- [Task statement]: Give back, word for word, only the lines from the one containing "Campionati Italiani di Winter Triathlon a" to the end of the listing below.

- [Source data]:
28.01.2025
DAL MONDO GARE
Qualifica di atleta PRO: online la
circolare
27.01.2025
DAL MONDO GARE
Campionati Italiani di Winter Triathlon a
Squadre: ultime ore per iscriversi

- [Expected answer]:
Campionati Italiani di Winter Triathlon a
Squadre: ultime ore per iscriversi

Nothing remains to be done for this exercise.